When we are involved in our work, we are also involved in God’s work. We are pointing students toward truth and wisdom. We are teaching them to see and stand in awe of the God who made and ordered this world, designed us with all of our unique gifts and talents, and who has given us the ability to learn and love Him. This is hard work. But we must not forget that it is also wonderful, meaningful work. As Solomon said, “It is the glory of God to conceal a matter; to search out a matter is the glory of kings,’ (Prov 25:2).
I wanted to share this message with you in the middle of summer because good work can still be draining. The job that we do is hard. I was tired after the past school year.

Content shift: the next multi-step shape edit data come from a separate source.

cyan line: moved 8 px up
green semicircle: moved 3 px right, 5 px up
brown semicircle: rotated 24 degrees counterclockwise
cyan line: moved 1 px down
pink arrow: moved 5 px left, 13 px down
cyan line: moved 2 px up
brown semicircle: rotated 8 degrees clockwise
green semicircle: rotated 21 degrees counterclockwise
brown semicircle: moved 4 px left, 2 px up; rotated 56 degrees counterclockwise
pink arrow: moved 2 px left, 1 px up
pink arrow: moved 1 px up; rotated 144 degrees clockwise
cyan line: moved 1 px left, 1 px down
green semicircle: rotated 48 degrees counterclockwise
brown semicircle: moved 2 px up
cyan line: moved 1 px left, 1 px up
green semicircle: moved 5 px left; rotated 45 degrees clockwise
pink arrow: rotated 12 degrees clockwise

But after stepping back from school work during June, my excitement for next year is budding and blooming. Breaks are good. They can let us catch our breath. And they can help us take a moment to remember why we really do what we do.
So let me remind you of something obvious and essential: You are not involved in Christian schooling for the paycheck. You are not invested in Christian schooling because you want to stay busy. You are not engaged with Christian schooling because no other options panned out. Yes, you likely need to get paid, want to stay busy, and want to make the best use of your gifts. But the core reason that you are teaching, administrating, organizing, or supporting educational ministry is because 1) God has made his glory known in the universe that He has made, and 2) Every person is made to be satisfied by God alone. The ministry of academic discipleship — your job — brings these two things together. This means that you are not employed in a boring, 180-day-long work of rote teaching. Instead, you are deployed on an exciting, 180-day-short mission of life-giving exploration and discovery.
So take a little time to remember the truth about your work. God has called you. Your effort matters. You are a tool in the hand of the Almighty. You have been given the gift of walking with students and pointing out the glory of God at every turn. Remember those things, rejoice and enjoy. God is with you. God will use you. Smile because He has called you to highlight his glory amongst eternal souls made in his image.
And as you begin to open your syllabus, unit plans, and other materials for the upcoming year, plan to enjoy that you are not just teaching math, English, art, or gym —- you are teaching Him. What a gift!